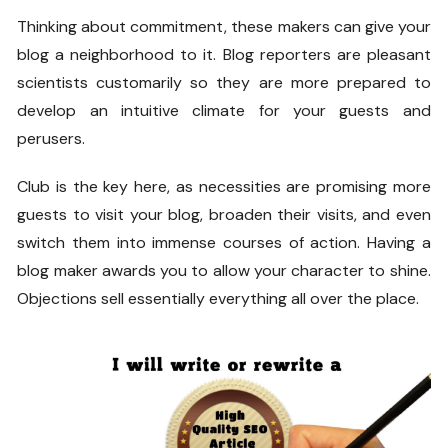
Thinking about commitment, these makers can give your
blog a neighborhood to it. Blog reporters are pleasant
scientists customarily so they are more prepared to
develop an intuitive climate for your guests and
perusers.
Club is the key here, as necessities are promising more
guests to visit your blog, broaden their visits, and even
switch them into immense courses of action. Having a
blog maker awards you to allow your character to shine.
Objections sell essentially everything all over the place.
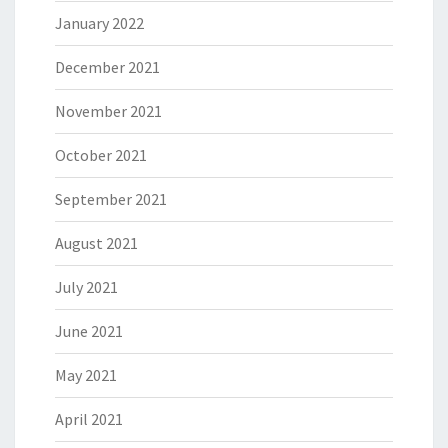
January 2022
December 2021
November 2021
October 2021
September 2021
August 2021
July 2021
June 2021
May 2021
April 2021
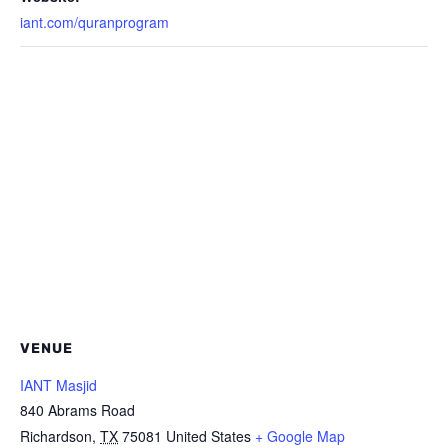
iant.com/quranprogram
VENUE
IANT Masjid
840 Abrams Road
Richardson
,
TX
75081
United States
+ Google Map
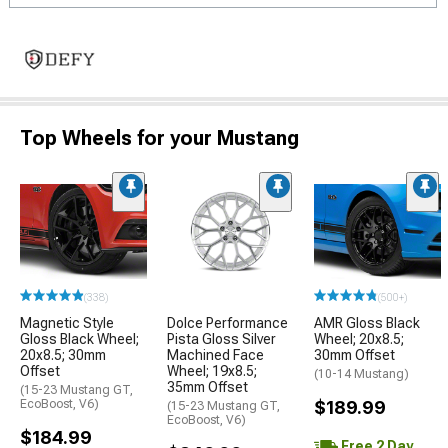
Top Wheels for your Mustang
(338)
(500+)
Magnetic Style
Dolce Performance
AMR Gloss Black
Gloss Black Wheel;
Pista Gloss Silver
Wheel; 20x8.5;
20x8.5; 30mm
Machined Face
30mm Offset
Offset
Wheel; 19x8.5;
(10-14 Mustang)
35mm Offset
(15-23 Mustang GT,
EcoBoost, V6)
$189.99
(15-23 Mustang GT,
EcoBoost, V6)
$184.99
Free 2 Day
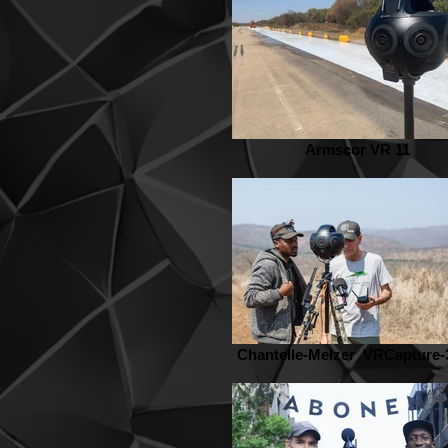
Armscor VR 11
Chantelle-Melzer_VRCapture-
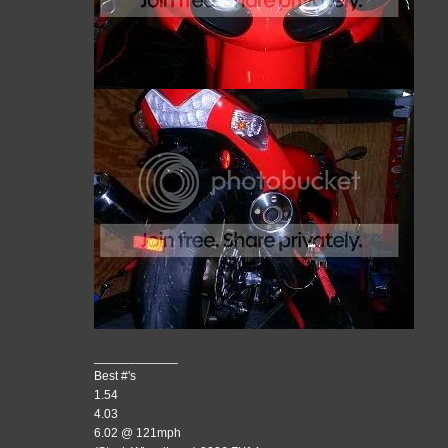
____________
Best #'s
1.54
4.03
6.02 @ 121mph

------

A word-for-word copy of the records is required. Leave out every picture.

Thinking about commitment, these makers can give your
blog a neighborhood to it. Blog reporters are pleasant
scientists customarily so they are more prepared to
develop an intuitive climate for your guests and
perusers.
Club is the key here, as necessities are promising more
guests to visit your blog, broaden their visits, and even
switch them into immense courses of action. Having a
blog maker awards you to allow your character to shine.
Objections sell essentially everything all over the place.
January 2022
December 2021
November 2021
October 2021
September 2021
August 2021
July 2021
June 2021
May 2021
April 2021
iant.com/quranprogram
VENUE
IANT Masjid
840 Abrams Road
Richardson
,
TX
75081
United States
+ Google Map
Top Wheels for your Mustang
(338)
(500+)
Magnetic Style
Dolce Performance
AMR Gloss Black
Gloss Black Wheel;
Pista Gloss Silver
Wheel; 20x8.5;
20x8.5; 30mm
Machined Face
30mm Offset
Offset
Wheel; 19x8.5;
(10-14 Mustang)
35mm Offset
(15-23 Mustang GT,
EcoBoost, V6)
$189.99
(15-23 Mustang GT,
EcoBoost, V6)
$184.99
Free 2 Day
Armscor VR 11
Chantelle-Melzer_VRCapture-
____________
Best #'s
1.54
4.03
6.02 @ 121mph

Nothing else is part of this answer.